Cold War-era spy satellite images are helping researchers get their first consistent look at how glaciers across the Himalayas are changing and what future water supplies might look like for millions of people who rely on their seasonal melt.

During the 1970s and '80s, the US "Hexagon" program launched a series of satellites that photographed various sites around the world that were of interest to intelligence agencies.  The satellites dropped the rolls of film, which were then collected in mid-air by military planes.  The photos were declassified in 2011, and are being digitized by the US Geological Survey (USGS) for scientists to use.  Some of these where images of the top of the world - the Himalayan Range. 

"What we are trying to do is to quantify by exactly how much are the glaciers retreating, how much ice are they losing and at what rate," said Josh Maurer from Columbia University in New York, who presented the research at the American Geophysical Union meeting in San Francisco.  "So we've used the images to extract 3D models of the terrain back in the 1970s."

Maurer and his co-authors are comparing the old photos to modern imagery produced by NASA and the Japanese space agency JAXA.  "We can see the height of the glacier ice in 1973, and we take those elevation models, and can take the difference between those and the modern day elevation models, and we can work out how the ice volume is changing over time," he said.

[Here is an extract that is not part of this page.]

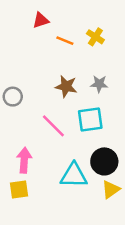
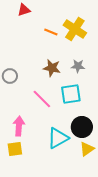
red triangle: (41, 20) -> (24, 10), moved
yellow cross: (95, 37) -> (75, 29), size x1.6
cyan triangle: (74, 175) -> (58, 138), turned -30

The researchers have been able to determine that the Himalayas are losing 0.17 to 0.25 of a meter of water every year as the earth gets warmer because of man-made climate change.  Roughly 20 percent of the world's population relies on the Himalayan glaciers' seasonal meltwater, in addition to monsoonal rain and snowfall, for drinking water, to grow crops, and to produce energy.

"As the glaciers shrink and retreat, the amount of run-off they provide to these streams will increase in the short term as they melt, but over the next 100 years it will decrease more and more, and that’s going to have a negative impact on water resources."